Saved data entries
◆ ◆ ◆ ◆
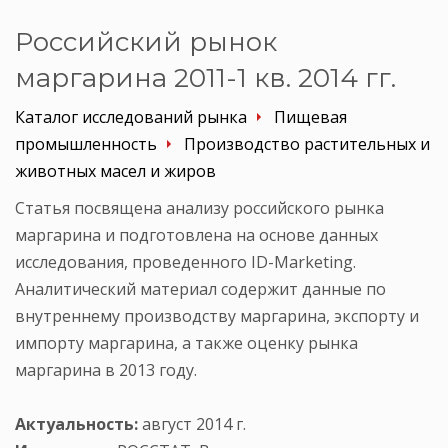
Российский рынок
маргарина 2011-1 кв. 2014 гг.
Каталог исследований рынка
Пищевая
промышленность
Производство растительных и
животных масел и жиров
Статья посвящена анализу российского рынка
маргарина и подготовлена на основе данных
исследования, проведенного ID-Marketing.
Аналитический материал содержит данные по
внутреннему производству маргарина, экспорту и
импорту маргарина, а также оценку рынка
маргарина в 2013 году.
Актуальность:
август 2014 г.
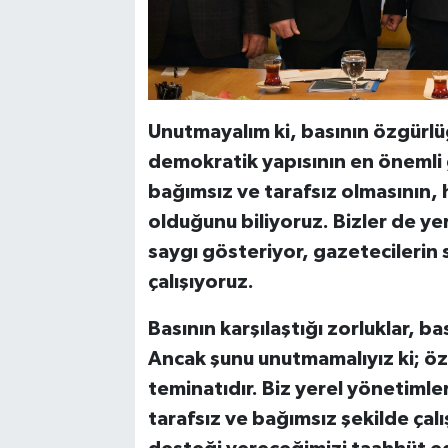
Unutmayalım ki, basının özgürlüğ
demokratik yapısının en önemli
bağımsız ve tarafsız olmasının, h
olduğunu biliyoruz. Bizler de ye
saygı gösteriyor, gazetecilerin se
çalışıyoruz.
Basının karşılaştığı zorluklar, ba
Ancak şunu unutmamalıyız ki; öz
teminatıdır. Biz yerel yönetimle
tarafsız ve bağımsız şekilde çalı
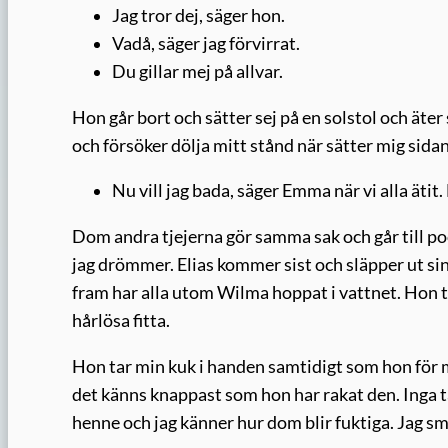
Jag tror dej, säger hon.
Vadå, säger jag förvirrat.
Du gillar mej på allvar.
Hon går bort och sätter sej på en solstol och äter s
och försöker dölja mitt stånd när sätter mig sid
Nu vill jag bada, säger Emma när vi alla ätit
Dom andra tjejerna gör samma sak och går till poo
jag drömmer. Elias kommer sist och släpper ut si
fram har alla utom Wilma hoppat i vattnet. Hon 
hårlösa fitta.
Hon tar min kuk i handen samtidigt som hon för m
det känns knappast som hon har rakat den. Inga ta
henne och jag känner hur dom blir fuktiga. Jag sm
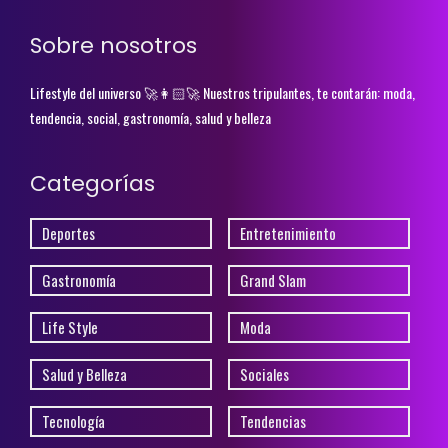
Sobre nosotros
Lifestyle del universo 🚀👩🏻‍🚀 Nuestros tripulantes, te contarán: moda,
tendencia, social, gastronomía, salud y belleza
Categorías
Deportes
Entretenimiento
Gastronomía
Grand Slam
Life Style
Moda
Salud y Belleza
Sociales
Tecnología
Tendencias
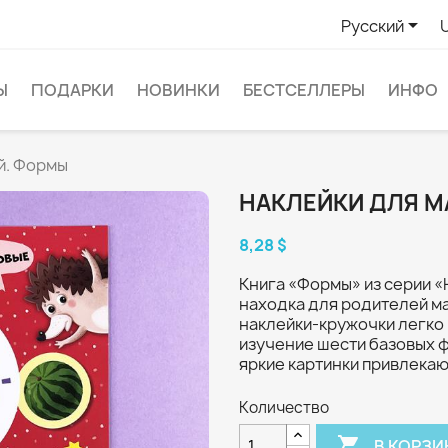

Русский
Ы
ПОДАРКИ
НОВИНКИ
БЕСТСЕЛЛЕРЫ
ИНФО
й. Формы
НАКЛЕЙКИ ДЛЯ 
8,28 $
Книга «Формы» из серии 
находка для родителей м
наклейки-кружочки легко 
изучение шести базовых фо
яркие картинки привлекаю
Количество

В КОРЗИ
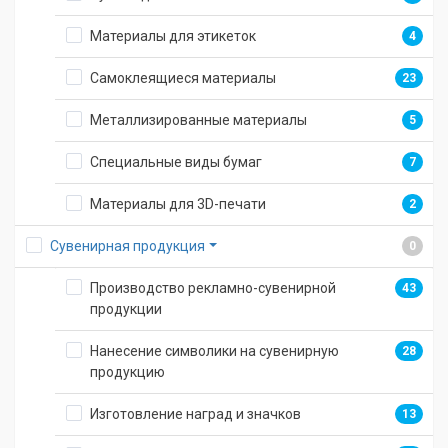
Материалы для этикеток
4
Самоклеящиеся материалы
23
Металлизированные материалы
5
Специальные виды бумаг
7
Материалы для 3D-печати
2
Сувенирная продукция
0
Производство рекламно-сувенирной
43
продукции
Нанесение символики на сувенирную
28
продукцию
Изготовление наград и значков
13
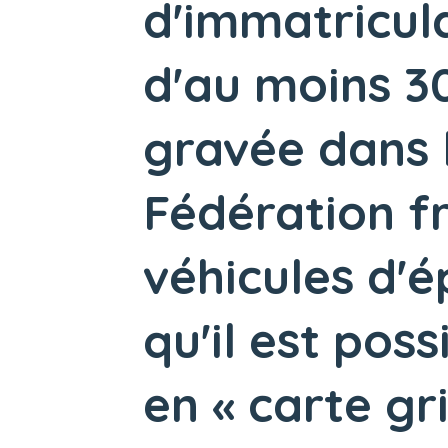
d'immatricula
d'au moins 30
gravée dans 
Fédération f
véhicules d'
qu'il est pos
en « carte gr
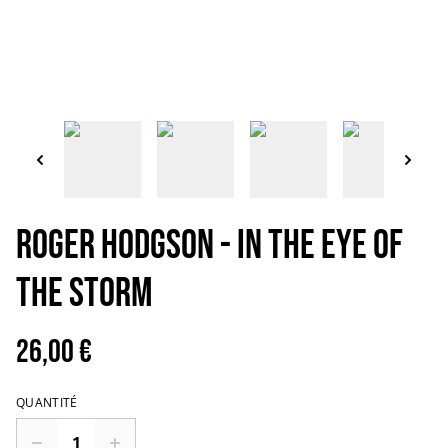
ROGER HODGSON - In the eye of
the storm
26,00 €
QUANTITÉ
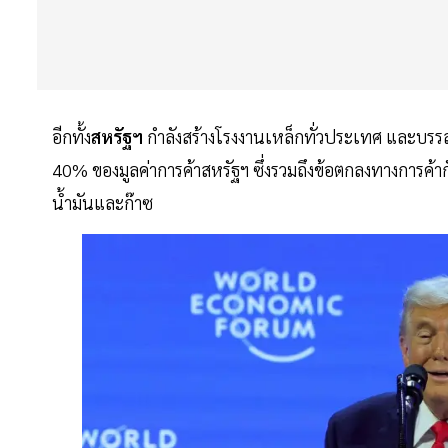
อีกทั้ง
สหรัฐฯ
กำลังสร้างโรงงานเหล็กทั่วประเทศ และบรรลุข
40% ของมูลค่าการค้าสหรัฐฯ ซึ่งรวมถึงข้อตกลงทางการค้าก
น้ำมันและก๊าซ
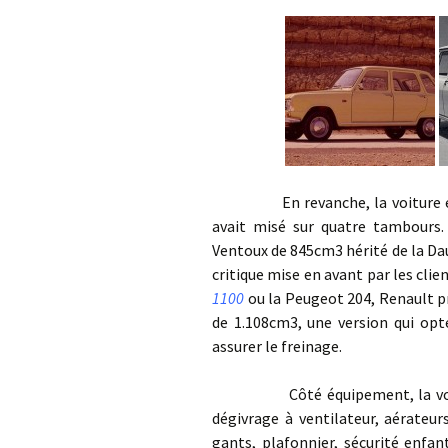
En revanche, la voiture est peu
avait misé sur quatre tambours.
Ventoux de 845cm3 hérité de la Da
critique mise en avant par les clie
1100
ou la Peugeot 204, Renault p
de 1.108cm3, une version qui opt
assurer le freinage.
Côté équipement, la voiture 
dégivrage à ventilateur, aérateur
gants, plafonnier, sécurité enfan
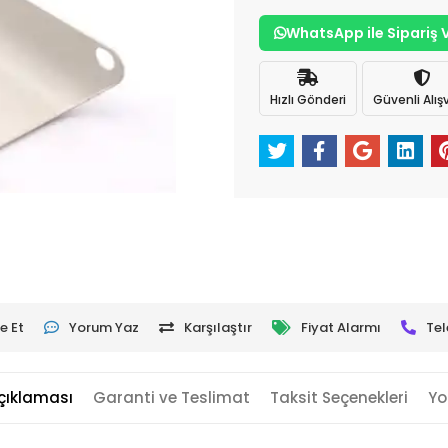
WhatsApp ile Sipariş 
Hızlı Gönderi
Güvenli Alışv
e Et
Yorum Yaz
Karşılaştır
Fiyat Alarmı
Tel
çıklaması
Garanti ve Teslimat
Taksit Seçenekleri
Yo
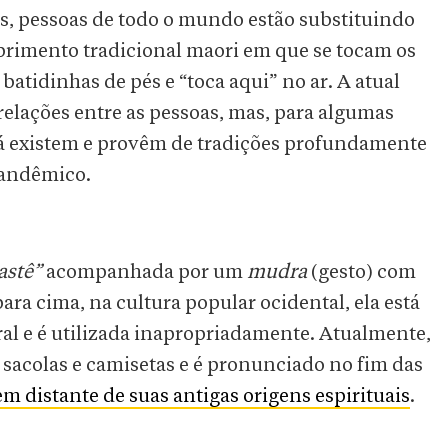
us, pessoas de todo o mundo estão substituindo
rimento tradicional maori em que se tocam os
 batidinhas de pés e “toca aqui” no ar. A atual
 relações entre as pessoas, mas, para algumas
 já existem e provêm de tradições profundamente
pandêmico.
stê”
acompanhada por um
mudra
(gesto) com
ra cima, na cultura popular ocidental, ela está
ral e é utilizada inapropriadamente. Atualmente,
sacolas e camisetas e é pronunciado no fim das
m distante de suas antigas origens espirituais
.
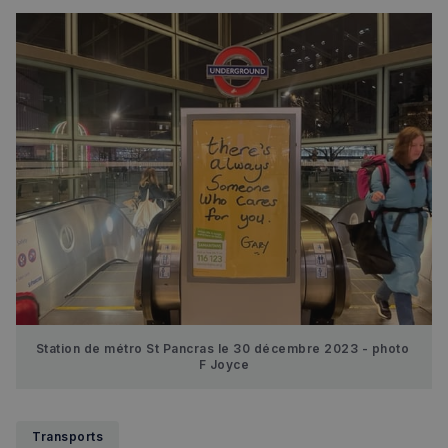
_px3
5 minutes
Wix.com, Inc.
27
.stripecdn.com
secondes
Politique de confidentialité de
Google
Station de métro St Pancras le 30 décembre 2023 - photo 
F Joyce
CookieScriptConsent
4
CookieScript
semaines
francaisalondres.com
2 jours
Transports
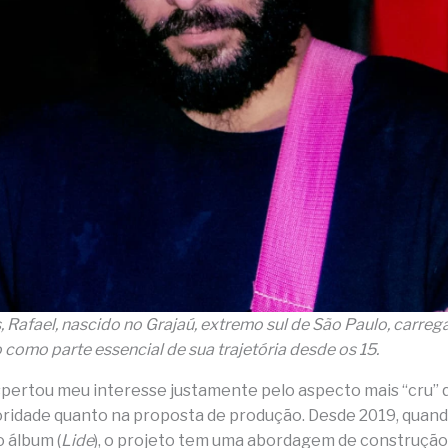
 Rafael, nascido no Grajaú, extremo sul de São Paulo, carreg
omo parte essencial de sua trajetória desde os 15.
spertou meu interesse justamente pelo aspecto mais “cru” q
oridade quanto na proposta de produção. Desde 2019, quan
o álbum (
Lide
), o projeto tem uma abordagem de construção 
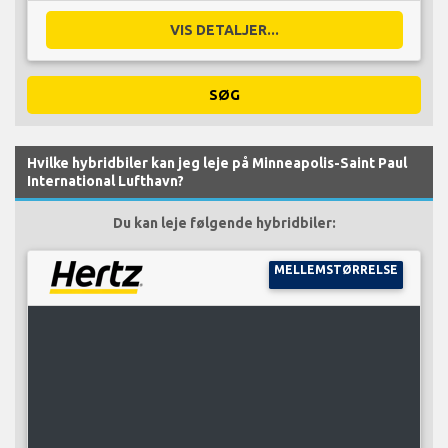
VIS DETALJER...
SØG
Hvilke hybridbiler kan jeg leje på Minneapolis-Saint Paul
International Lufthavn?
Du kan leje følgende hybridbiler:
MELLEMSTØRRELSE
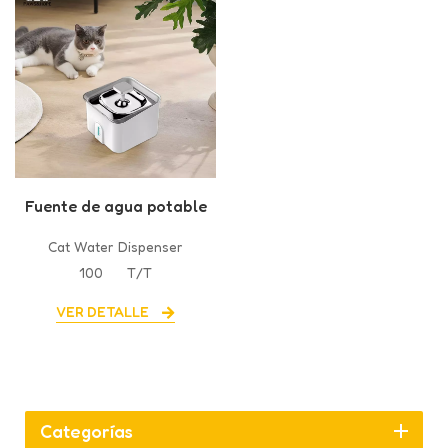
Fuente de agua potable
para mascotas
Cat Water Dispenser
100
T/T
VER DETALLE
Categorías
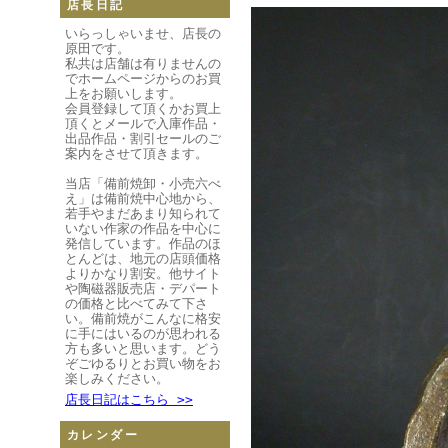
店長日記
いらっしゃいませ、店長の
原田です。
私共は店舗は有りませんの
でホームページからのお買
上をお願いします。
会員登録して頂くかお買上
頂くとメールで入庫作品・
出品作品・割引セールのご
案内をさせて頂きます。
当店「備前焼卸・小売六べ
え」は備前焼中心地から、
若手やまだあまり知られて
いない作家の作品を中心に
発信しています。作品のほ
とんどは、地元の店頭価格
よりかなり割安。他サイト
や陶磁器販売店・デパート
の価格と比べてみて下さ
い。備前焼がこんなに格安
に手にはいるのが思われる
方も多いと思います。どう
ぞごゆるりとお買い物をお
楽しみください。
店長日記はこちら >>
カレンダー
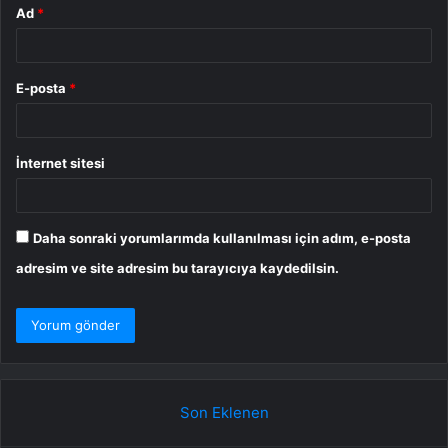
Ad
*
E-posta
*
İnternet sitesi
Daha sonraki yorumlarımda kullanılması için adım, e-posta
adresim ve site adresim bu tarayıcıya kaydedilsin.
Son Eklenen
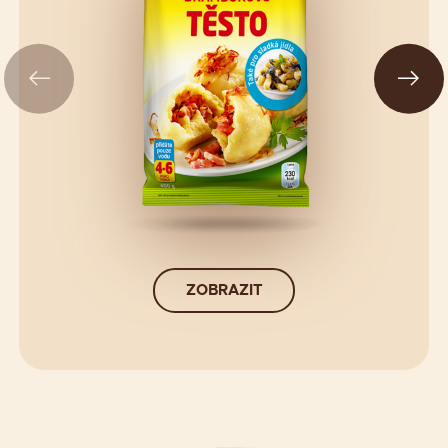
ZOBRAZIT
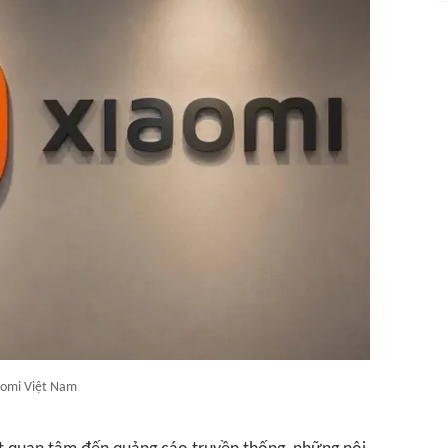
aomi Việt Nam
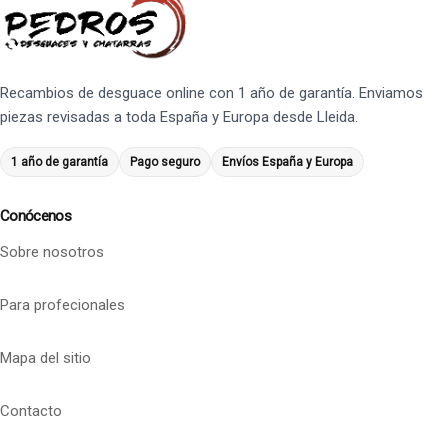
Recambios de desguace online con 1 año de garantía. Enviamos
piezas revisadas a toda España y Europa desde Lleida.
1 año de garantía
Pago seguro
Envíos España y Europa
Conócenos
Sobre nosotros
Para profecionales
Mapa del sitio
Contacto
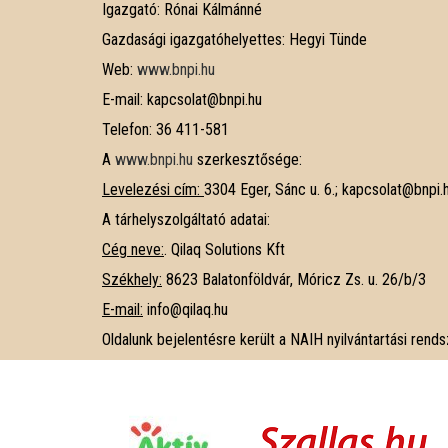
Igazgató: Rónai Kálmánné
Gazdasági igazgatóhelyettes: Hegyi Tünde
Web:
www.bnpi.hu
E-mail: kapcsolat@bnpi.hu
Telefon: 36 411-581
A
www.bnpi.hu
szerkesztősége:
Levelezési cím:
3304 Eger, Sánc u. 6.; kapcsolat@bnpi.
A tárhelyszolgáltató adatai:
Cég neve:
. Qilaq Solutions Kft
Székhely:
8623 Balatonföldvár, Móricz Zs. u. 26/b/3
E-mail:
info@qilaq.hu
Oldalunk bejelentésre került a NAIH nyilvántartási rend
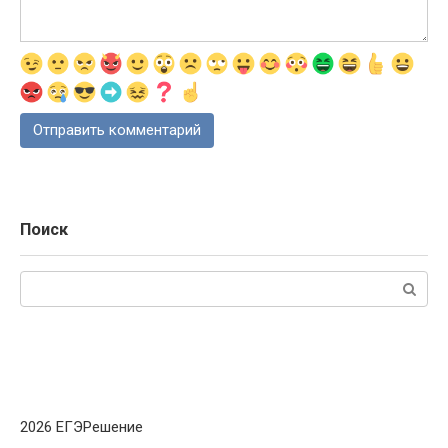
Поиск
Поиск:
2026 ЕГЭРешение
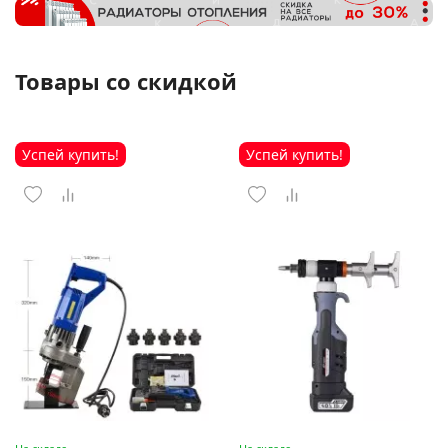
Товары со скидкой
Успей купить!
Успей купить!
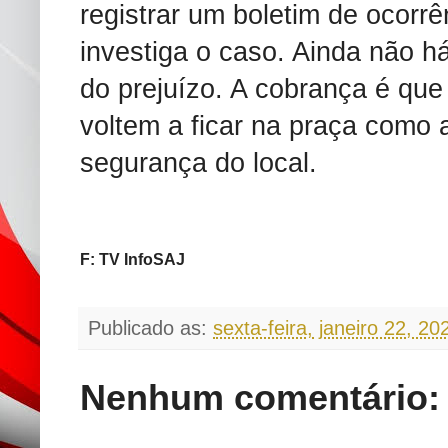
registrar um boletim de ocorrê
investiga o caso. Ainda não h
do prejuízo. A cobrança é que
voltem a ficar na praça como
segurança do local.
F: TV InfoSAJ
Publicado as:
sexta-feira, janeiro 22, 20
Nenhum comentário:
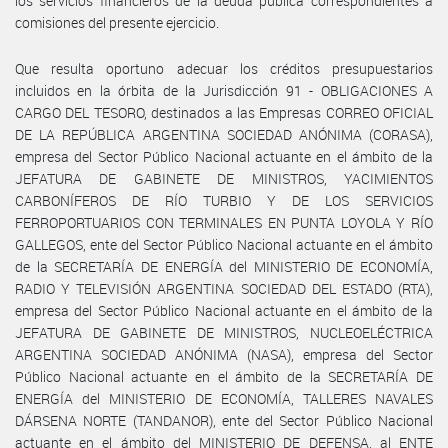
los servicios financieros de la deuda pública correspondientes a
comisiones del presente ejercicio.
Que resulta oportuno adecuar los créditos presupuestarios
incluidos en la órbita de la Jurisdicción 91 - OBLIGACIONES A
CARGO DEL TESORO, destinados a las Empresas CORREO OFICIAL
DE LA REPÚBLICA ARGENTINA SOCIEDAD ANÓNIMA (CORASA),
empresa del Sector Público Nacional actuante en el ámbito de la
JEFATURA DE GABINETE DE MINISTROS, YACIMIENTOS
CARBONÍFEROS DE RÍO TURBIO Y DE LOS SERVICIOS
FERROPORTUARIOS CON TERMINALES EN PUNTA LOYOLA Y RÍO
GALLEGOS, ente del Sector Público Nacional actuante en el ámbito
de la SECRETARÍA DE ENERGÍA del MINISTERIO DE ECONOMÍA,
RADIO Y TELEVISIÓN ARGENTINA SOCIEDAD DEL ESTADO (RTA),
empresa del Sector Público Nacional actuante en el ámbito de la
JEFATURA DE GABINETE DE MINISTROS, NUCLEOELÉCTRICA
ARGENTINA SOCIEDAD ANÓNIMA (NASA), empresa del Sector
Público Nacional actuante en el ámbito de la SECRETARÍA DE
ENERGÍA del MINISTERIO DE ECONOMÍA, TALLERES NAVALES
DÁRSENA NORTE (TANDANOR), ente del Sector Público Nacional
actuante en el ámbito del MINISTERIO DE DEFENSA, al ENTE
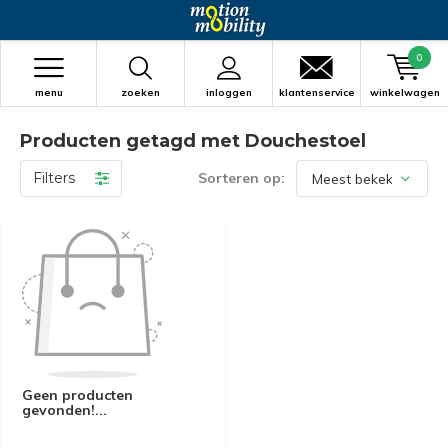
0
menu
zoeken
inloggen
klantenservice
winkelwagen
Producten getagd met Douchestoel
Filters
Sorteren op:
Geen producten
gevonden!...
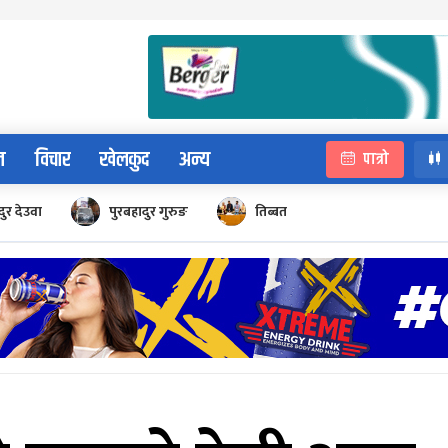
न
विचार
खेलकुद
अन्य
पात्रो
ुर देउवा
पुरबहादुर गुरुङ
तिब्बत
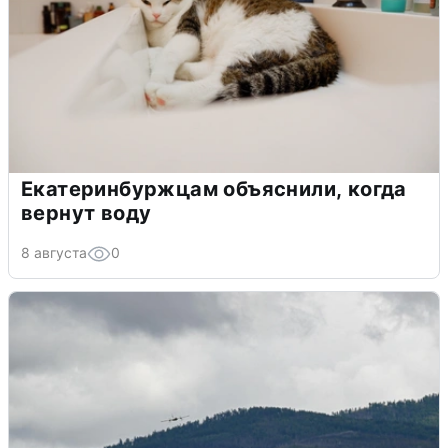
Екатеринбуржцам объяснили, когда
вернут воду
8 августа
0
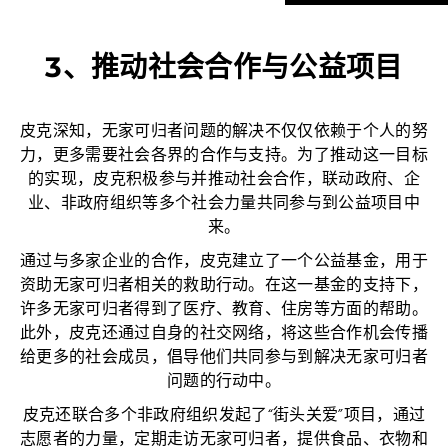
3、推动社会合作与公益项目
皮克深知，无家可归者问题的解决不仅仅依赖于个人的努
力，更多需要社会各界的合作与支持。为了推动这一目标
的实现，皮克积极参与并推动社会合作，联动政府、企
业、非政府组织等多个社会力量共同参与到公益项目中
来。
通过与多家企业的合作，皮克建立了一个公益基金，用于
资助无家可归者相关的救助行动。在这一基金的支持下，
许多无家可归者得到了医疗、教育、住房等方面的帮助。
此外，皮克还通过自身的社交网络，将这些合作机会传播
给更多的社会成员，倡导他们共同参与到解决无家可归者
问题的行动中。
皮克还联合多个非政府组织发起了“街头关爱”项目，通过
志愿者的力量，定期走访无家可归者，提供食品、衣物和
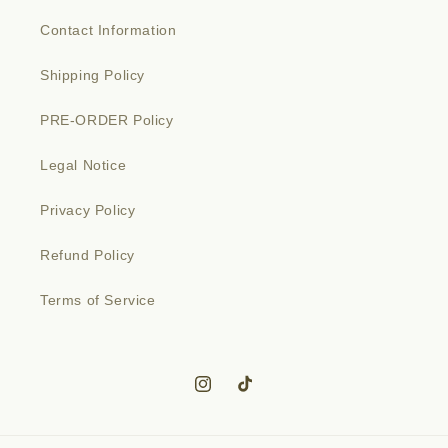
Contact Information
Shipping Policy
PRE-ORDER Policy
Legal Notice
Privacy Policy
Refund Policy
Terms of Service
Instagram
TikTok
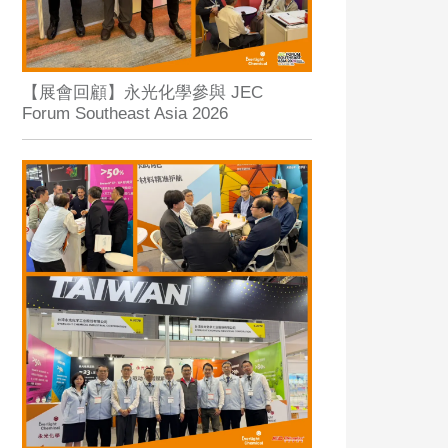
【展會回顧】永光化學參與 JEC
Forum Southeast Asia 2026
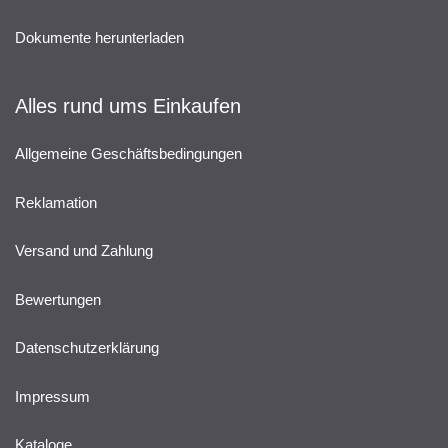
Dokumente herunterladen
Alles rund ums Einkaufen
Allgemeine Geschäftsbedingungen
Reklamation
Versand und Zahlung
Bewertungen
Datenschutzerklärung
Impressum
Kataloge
◆ ◆ ◆ ◆
What you have to do:
When a line of the data holds the string "pessoas", pick it out and copy it.

Written response:
us, pessoas de todo o mundo estão substituindo
 relações entre as pessoas, mas, para algumas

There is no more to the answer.